O resultado foi uma aposta alta — um orçamento de US$ 150 milhões, o maior de um filme comandado por uma mulher —, em uma diretora com único longa no currículo ("Monster", de 2003), além de episódios de séries como "The Killing", "Arrested Development" e "Entourage". O risco era inevitável, já que talvez a única cineasta no mercado com experiência em filmes de ação seja Kathryn Bigelow (“Guerra ao Terror”, 2008), embora Jenkins tenha chegado perto em 2011, quando foi contratada para dirigir "Thor: O Mundo Sombrio", projeto que acabou deixando quando percebeu que seria “problemático”, e que um fracasso seu poderia se transformar em um estigma para todas as diretoras.

A aposta valeu a pena e "Mulher-Maravilha" deve passar dos US$ 100 milhões na estreia apenas nos Estados Unidos, com uma aprovação de 93% no agregador de críticas Rotten Tomatoes, e uma visão cheia de frescor para o já desgastado gênero de filmes de super-heróis, visto aqui, finalmente, por olhos femininos.

Resta saber se esse novo ponto de vista vai superar aquele que, paradoxalmente, deve ser o verdadeiro desafio de "Mulher-Maravilha", algo que nenhum blockbusters do gênero conseguiu antes: atrair o público feminino em massa.
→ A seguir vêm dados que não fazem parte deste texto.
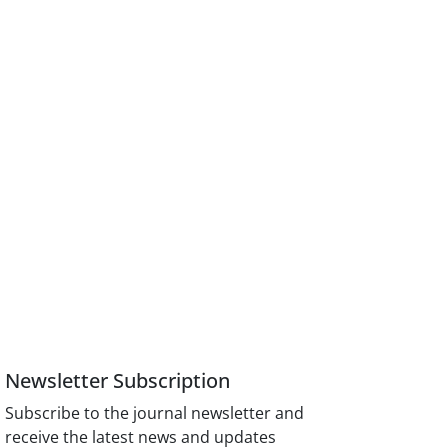
Newsletter Subscription
Subscribe to the journal newsletter and
receive the latest news and updates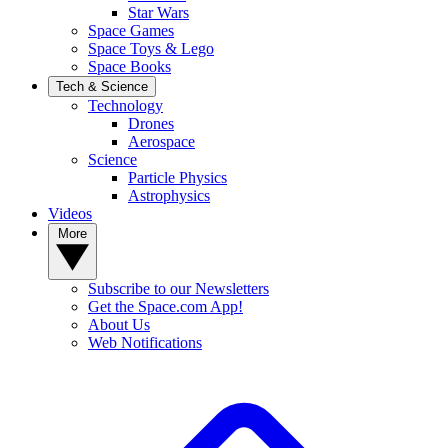
Star Wars
Space Games
Space Toys & Lego
Space Books
Tech & Science
Technology
Drones
Aerospace
Science
Particle Physics
Astrophysics
Videos
More
Subscribe to our Newsletters
Get the Space.com App!
About Us
Web Notifications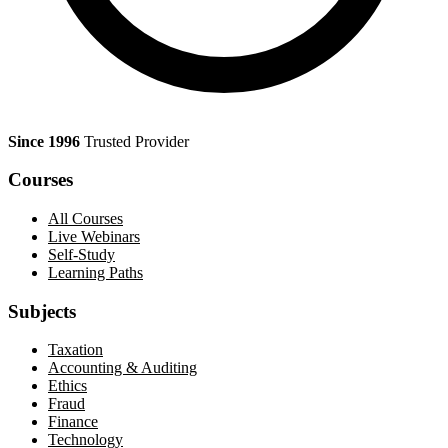
Since 1996
Trusted Provider
Courses
All Courses
Live Webinars
Self-Study
Learning Paths
Subjects
Taxation
Accounting & Auditing
Ethics
Fraud
Finance
Technology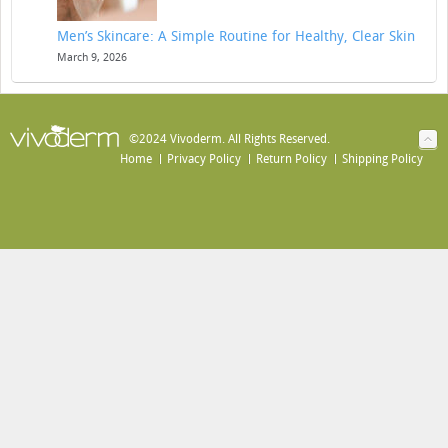
Men’s Skincare: A Simple Routine for Healthy, Clear Skin
March 9, 2026
©2024 Vivoderm. All Rights Reserved.
Home
Privacy Policy
Return Policy
Shipping Policy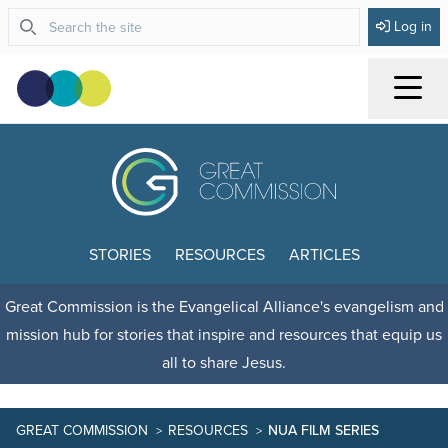
Log in
Menu
STORIES
RESOURCES
ARTICLES
Great Commission is the Evangelical Alliance's evangelism and
mission hub for stories that inspire and resources that equip us
all to share Jesus.
GREAT COMMISSION
RESOURCES
NUA FILM SERIES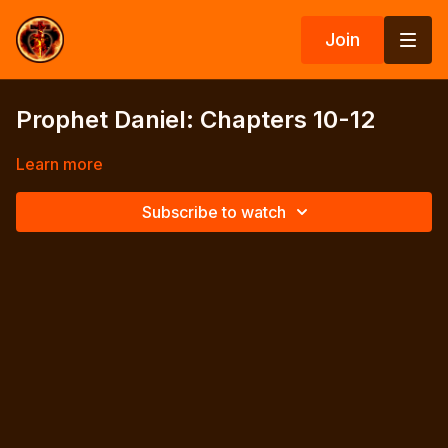
Join
Prophet Daniel: Chapters 10-12
Learn more
Subscribe to watch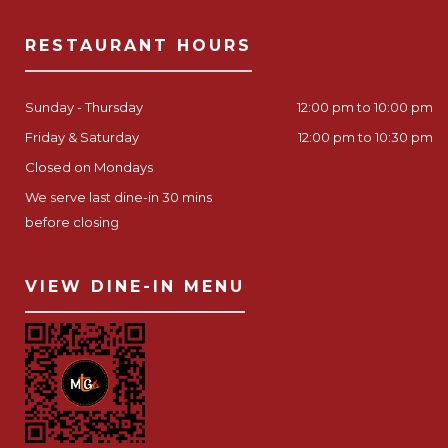
RESTAURANT HOURS
Sunday - Thursday
12:00 pm to 10:00 pm
Friday & Saturday
12:00 pm to 10:30 pm
Closed on Mondays
We serve last dine-in 30 mins
before closing
VIEW DINE-IN MENU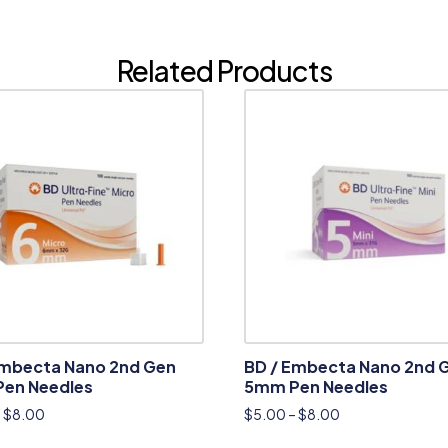
Related Products
Embecta Nano 2nd Gen
BD / Embecta Nano 2nd 
en Needles
5mm Pen Needles
–
$
8.00
$
5.00
–
$
8.00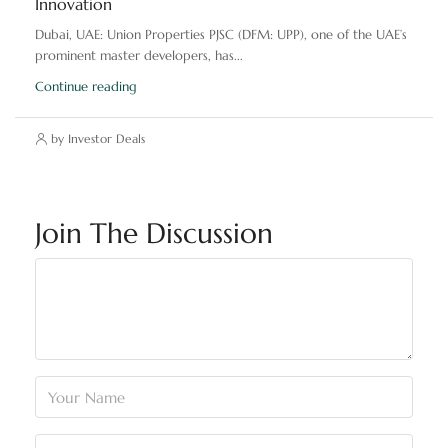
Innovation
Dubai, UAE: Union Properties PJSC (DFM: UPP), one of the UAE’s
prominent master developers, has...
Continue reading
by Investor Deals
Join The Discussion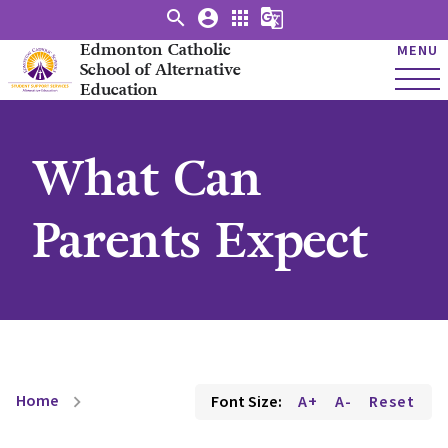
search
account_circle
apps
g_translate
Edmonton Catholic
MENU
School of Alternative
Education
What Can
Parents Expect
Home
Font Size:
A+
A-
Reset
chevron_right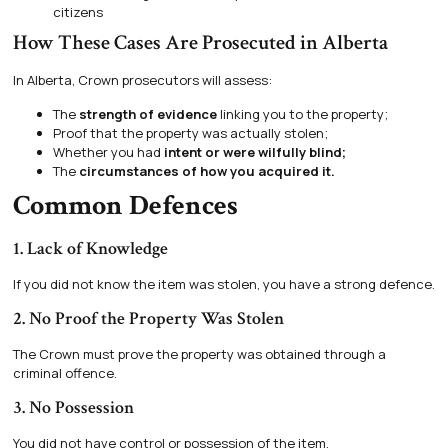
citizens
How These Cases Are Prosecuted in Alberta
In Alberta, Crown prosecutors will assess:
The
strength of evidence
linking you to the property;
Proof that the property was actually stolen;
Whether you had
intent or were wilfully blind;
The
circumstances of how you acquired it.
Common Defences
1. Lack of Knowledge
If you did not know the item was stolen, you have a strong defence.
2. No Proof the Property Was Stolen
The Crown must prove the property was obtained through a
criminal offence.
3. No Possession
You did not have control or possession of the item.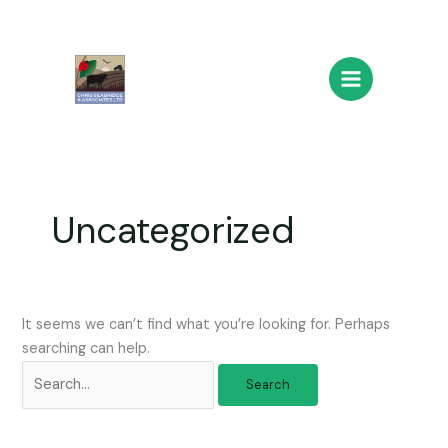
Skip
Search
Main
to
for:
Menu
content
Uncategorized
It seems we can’t find what you’re looking for. Perhaps
searching can help.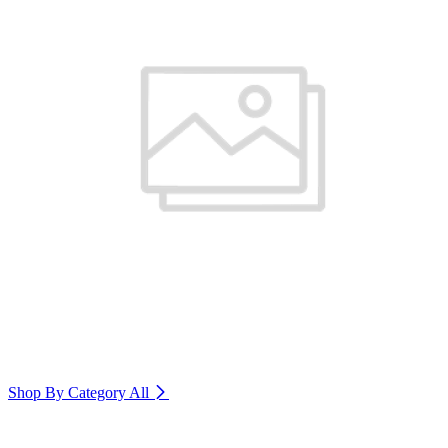
Shop By Category
All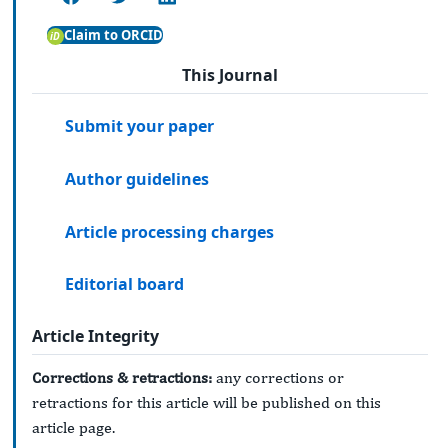
Claim to ORCID
This Journal
Submit your paper
Author guidelines
Article processing charges
Editorial board
Article Integrity
Corrections & retractions:
any corrections or
retractions for this article will be published on this
article page.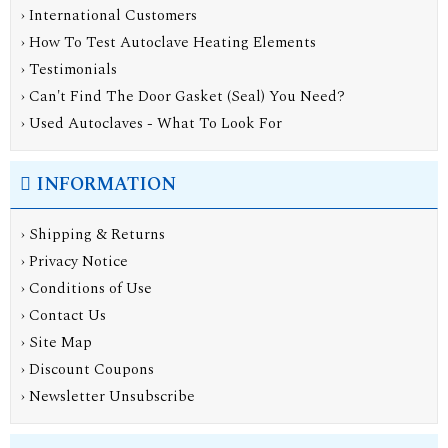
› International Customers
› How To Test Autoclave Heating Elements
› Testimonials
› Can't Find The Door Gasket (Seal) You Need?
› Used Autoclaves - What To Look For
INFORMATION
›
Shipping & Returns
›
Privacy Notice
›
Conditions of Use
›
Contact Us
›
Site Map
›
Discount Coupons
›
Newsletter Unsubscribe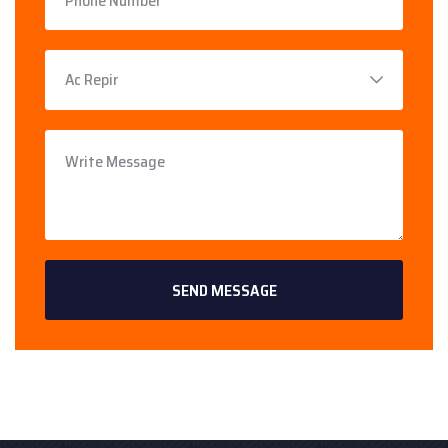
SEND MESSAGE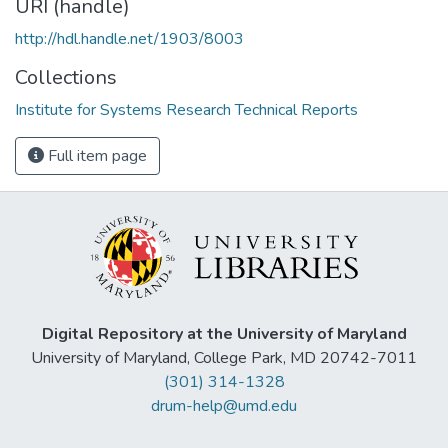
URI (handle)
http://hdl.handle.net/1903/8003
Collections
Institute for Systems Research Technical Reports
Full item page
Digital Repository at the University of Maryland
University of Maryland, College Park, MD 20742-7011
(301) 314-1328
drum-help@umd.edu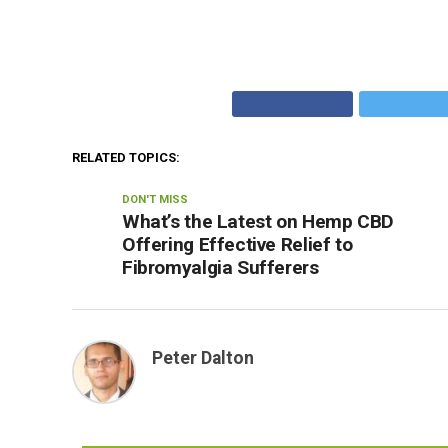
RELATED TOPICS:
DON'T MISS
What’s the Latest on Hemp CBD
Offering Effective Relief to
Fibromyalgia Sufferers
Peter Dalton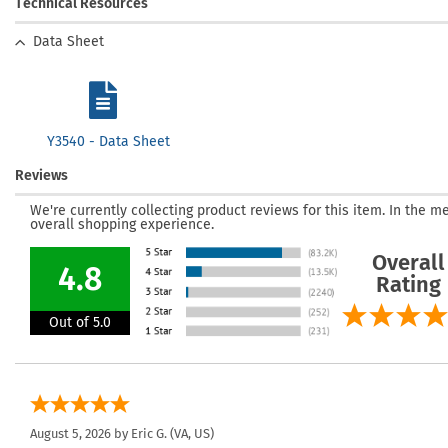
Technical Resources
Data Sheet
Y3540 - Data Sheet
Reviews
We're currently collecting product reviews for this item. In the
overall shopping experience.
Overall
4.8
Rating
Out of 5.0
August 5, 2026 by
Eric G.
(VA, US)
Se elas já são maioria entre o público das maiores bilheterias dos últimos anos (veja abaixo), mesmo os filmes de ação e fantasia com protagonistas mulheres (como "Rogue One") ainda atraem um público majoritariamente masculino.

Abrindo caminho

Se a resposta das bilheterias for realmente positiva, Jenkins pode abrir caminho para outras diretoras se aventurarem em blockbusters, o que em parte já vem acontecendo — com Gina Prince-Bythewood contratada para "Silver & Black", spin-off de "Homem-Aranha" centrado na Gata Negra e na Sabre de Prata, além de Anna Boden como codiretora de "Capitã Marvel", primeiro filme da concorrente da DC centrado em uma mulher, programado para 2019.

O sucesso financeiro será o começo. Grandes corporações são um modelo que demora muito para mudar.

Patty Jenkins

Arte/UOL Arte/UOL

"Nos sentimos assim [mal representadas] há anos, mas é impressionante que só quando colocamos nossa visão no mundo e isso vai bem financeiramente é que as pessoas são forçadas a mudar. São forçadas a abrir os olhos. E acho que isso está sim acontecendo", continua a diretora.

"É óbvio que quero que o filme seja bem-sucedido por razões egoístas. Ao mesmo tempo, tem uma parte de mim que está observando de fora, que ouviu as pessoas falarem que ninguém iria assistir a um filme assim por muito tempo, que está sentada assistindo e dizendo: 'Espero que a gente prove que eles estavam errados pra cacete’. Espero que se torne algo que eles nunca esperaram, e que seja uma surpresa, da mesma forma que eu me senti satisfeita quando 'Jogos Vorazes' fez sucesso, ou quando qualquer filme impulsionado por um público que eles não esperavam mostra a força dessa audiência", completa.

E Jenkins e todo o elenco estão contando com o público para provar que as crenças dos estúdios estavam sim erradas.

Heroína para homens e mulheres

Alex Bailey/Warner Bros. Alex Bailey/Warner Bros.

Connie Nielsen (Hipólita)

"Espero que todo mundo pegue seus filhos e vá ver esse filme. Se fizerem isso, estarão ajudando a promover mudanças. Eu quero um público ativista, que nos ajude a provar isso. E não é difícil, porque o filme é incrível. Minha preocupação é que isto aqui se torne algum tipo de 'unicórnio'. A questão de toda a discussão sobre estereótipos e sobre ser a única personagem feminina é exatamente que não deveria ser a única, e não deveria ser um 'unicórnio', deveria ser normal. Sim, tem todas essas coisas inovadoras, mas é simplesmente uma experiência incrível de assistir, um ótimo filme".

Alex Bailey/Warner Bros. Alex Bailey/Warner Bros.

Robin Wright (Antíope)

"Falamos muito sobre nos livrar da conotação negativa que o feminismo ganhou nos anos 1970 e 1980, quando havia muita agressividade. Não queremos disparidade entre os gêneros, apenas inclusão. Queremos apenas reeducar os garotinhos que querem ver 'Mulher-Maravilha' tanto quanto as meninas, para que seja pelas mesmas razões: coragem, força, justiça e amor. É isso que ela representa. Não é só uma personagem tendenciosa em relação ao gênero, como quando dizemos super-heroína feminina ou ícone feminista, não é isso. Ela fala sobre as mesmas coisas que Nelson Mandela falava".